NEW YORK (Reuters) - Alleged senior al Qaeda figure Anas al-Liby lost a bid on Thursday to have charges against him dismissed in connection with the deadly 1998 bombings of U.S. embassies in Kenya and Tanzania.
U.S. District Judge Lewis Kaplan in New York rejected al-Liby’s claims that his indictment should be thrown out because of the “inhumane treatment” he received from American interrogators after being apprehended in Libya last October.
U.S. authorities say al-Liby, whose real name is Nazih al-Ragye, is a high-level al Qaeda member who served as a liaison between North African militant groups and Ayman al-Zawahiri, the Egyptian doctor who now leads the remnants of al Qaeda’s core operation.
Al-Liby’s lawyer, Bernard Kleinman, did not immediately respond to a request for comment.
Al-Liby was seized by U.S. forces in Libya on October 5, 2013, and was briefly kept aboard a Navy ship for interrogation before his ailing health prompted authorities to transport him to New York to face federal charges. He pleaded not guilty in October to involvement in the bombings, which killed 224 people.
Kleinman claimed in court papers that the interrogation was conducted “in an unrelenting, hostile, and extraordinary manner” and that al-Liby was not informed of his right to legal counsel or his rights under international treaties.
But in a 15-page decision, Kaplan found that the assertions filed by al-Liby’s attorney were not based on “competent evidence.”
“There is no claim that counsel has personal knowledge of any of the matters discussed,” Kaplan wrote, adding that al-Liby himself had not submitted an affidavit describing his treatment.
Even if he accepted the allegations as true, however, Kaplan said he would still reject the motion to dismiss the indictment.
“Al-Liby’s counsel has not alleged torture or brutality,” Kaplan wrote.
Kleinman also argued that the arrest of al-Liby violated certain international treaties, including the Hague Convention, because it infringed upon Libya’s sovereignty.

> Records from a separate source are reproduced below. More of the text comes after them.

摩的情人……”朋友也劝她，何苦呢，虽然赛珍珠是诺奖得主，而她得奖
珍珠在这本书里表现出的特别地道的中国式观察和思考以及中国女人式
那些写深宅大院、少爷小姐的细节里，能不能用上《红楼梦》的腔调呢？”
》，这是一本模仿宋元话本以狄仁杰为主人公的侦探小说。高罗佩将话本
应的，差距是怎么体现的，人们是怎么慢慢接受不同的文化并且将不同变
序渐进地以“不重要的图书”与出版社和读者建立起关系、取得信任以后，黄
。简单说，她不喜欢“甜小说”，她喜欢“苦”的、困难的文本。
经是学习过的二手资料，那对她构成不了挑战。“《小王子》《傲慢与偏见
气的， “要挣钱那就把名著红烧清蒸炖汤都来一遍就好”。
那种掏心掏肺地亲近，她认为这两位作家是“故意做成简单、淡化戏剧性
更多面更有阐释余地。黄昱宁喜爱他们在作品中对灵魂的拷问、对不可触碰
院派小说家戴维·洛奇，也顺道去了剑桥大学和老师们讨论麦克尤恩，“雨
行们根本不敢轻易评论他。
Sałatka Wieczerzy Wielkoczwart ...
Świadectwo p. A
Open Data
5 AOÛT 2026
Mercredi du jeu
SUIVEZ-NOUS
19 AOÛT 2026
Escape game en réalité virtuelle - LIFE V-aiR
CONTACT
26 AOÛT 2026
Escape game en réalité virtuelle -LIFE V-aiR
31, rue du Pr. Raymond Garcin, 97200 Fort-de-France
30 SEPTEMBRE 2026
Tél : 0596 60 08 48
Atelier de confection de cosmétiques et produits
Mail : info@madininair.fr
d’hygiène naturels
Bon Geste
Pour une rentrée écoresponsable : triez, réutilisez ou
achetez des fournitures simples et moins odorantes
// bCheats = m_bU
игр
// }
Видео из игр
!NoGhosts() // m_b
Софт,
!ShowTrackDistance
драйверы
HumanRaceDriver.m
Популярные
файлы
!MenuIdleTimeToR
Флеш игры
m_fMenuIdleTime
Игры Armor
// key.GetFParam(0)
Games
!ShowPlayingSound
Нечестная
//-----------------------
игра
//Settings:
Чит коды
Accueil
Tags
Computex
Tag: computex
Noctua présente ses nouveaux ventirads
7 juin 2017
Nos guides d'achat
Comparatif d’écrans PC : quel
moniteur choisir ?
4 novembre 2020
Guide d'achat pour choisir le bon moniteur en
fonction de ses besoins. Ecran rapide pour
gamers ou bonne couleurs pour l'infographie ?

But Kaplan said the dismissal of criminal charges is not a remedy that is available under such treaties.
Al-Liby is scheduled to go to trial in November along with two co-defendants, Egyptian Adel Bary and Saudi Khalid al-Fawwaz.
Both were extradited from the United Kingdom in 2012 along with London imam Abu Hamza al-Masri, who was found guilty of terrorism charges in New York earlier this week.